## Your task
The entries below contain a line with "testo 480 - Klimamessgerät" and a line with "Oktober 2023". Quote exactly those two lines and all lines between them.

## Source records
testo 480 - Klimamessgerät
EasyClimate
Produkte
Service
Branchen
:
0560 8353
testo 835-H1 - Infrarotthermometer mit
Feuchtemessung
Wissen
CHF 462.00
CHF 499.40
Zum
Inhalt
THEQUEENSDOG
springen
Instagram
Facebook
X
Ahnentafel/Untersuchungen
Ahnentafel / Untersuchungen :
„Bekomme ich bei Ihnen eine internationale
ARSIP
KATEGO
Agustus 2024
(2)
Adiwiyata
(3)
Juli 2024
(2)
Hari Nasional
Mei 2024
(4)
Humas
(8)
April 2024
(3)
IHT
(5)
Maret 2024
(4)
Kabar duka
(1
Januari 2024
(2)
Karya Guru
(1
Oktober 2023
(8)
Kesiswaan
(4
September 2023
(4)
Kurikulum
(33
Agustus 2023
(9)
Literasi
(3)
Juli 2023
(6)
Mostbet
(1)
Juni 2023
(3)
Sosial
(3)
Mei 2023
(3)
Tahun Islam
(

* * *

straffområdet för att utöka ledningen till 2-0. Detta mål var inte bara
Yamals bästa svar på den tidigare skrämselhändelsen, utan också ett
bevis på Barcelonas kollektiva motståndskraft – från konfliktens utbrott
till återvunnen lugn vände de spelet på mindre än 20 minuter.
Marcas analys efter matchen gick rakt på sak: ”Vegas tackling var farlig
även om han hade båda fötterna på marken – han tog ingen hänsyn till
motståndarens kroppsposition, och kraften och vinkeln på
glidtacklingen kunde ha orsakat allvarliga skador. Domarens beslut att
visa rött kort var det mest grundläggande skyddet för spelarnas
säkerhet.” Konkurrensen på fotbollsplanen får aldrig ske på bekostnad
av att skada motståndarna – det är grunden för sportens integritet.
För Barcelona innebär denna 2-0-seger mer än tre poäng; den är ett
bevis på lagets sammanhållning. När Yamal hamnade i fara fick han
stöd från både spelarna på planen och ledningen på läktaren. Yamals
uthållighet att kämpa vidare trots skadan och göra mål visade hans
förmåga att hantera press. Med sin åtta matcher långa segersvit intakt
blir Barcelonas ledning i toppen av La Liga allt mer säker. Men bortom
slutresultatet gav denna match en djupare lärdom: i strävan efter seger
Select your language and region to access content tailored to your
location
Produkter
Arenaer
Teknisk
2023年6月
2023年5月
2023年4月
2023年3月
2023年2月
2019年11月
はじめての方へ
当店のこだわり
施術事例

--

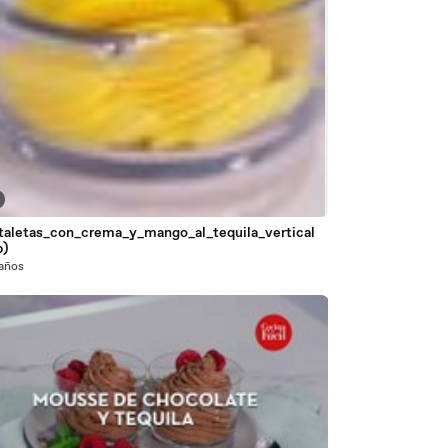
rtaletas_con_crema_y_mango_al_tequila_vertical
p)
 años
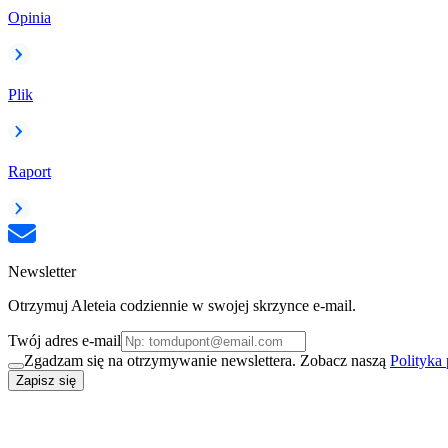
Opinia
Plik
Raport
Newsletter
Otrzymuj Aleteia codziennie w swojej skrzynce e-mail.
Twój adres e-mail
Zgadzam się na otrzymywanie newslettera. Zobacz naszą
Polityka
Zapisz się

## Written answer
testo 480 - Klimamessgerät
EasyClimate
Produkte
Service
Branchen
:
0560 8353
testo 835-H1 - Infrarotthermometer mit
Feuchtemessung
Wissen
CHF 462.00
CHF 499.40
Zum
Inhalt
THEQUEENSDOG
springen
Instagram
Facebook
X
Ahnentafel/Untersuchungen
Ahnentafel / Untersuchungen :
„Bekomme ich bei Ihnen eine internationale
ARSIP
KATEGO
Agustus 2024
(2)
Adiwiyata
(3)
Juli 2024
(2)
Hari Nasional
Mei 2024
(4)
Humas
(8)
April 2024
(3)
IHT
(5)
Maret 2024
(4)
Kabar duka
(1
Januari 2024
(2)
Karya Guru
(1
Oktober 2023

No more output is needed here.